* [Work to be completed]
From the first line to the last, restate every record word for word, leaving out the pictures.

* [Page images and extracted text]
════
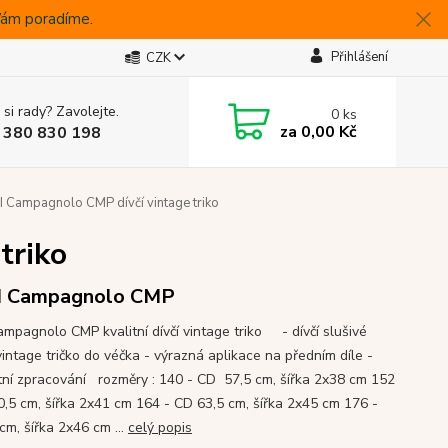
 Vám poradíme.
Přihlášení
CZK
 si rady? Zavolejte.
0
ks
za
0,00 Kč
 380 830 198
I Campagnolo CMP dívčí vintage triko
triko
I Campagnolo CMP
Campagnolo CMP kvalitní dívčí vintage triko - dívčí slušivé
vintage tričko do véčka - výrazná aplikace na předním díle -
tní zpracování rozměry : 140 - CD 57,5 cm, šířka 2x38 cm 152
0,5 cm, šířka 2x41 cm 164 - CD 63,5 cm, šířka 2x45 cm 176 -
cm, šířka 2x46 cm ...
celý popis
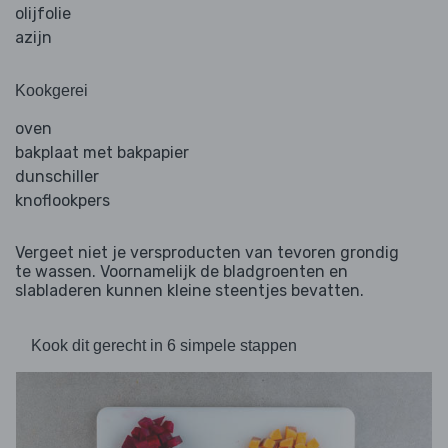
olijfolie
azijn
Kookgerei
oven
bakplaat met bakpapier
dunschiller
knoflookpers
Vergeet niet je versproducten van tevoren grondig
te wassen. Voornamelijk de bladgroenten en
slabladeren kunnen kleine steentjes bevatten.
Kook dit gerecht in 6 simpele stappen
════
* [Written response]
 Vám poradíme.
Přihlášení
CZK
 si rady? Zavolejte.
0
ks
za
0,00 Kč
 380 830 198
I Campagnolo CMP dívčí vintage triko
triko
I Campagnolo CMP
Campagnolo CMP kvalitní dívčí vintage triko - dívčí slušivé
vintage tričko do véčka - výrazná aplikace na předním díle -
tní zpracování rozměry : 140 - CD 57,5 cm, šířka 2x38 cm 152
0,5 cm, šířka 2x41 cm 164 - CD 63,5 cm, šířka 2x45 cm 176 -
cm, šířka 2x46 cm ...
celý popis
olijfolie
azijn
Kookgerei
oven
bakplaat met bakpapier
dunschiller
knoflookpers
Vergeet niet je versproducten van tevoren grondig
te wassen. Voornamelijk de bladgroenten en
slabladeren kunnen kleine steentjes bevatten.
Kook dit gerecht in 6 simpele stappen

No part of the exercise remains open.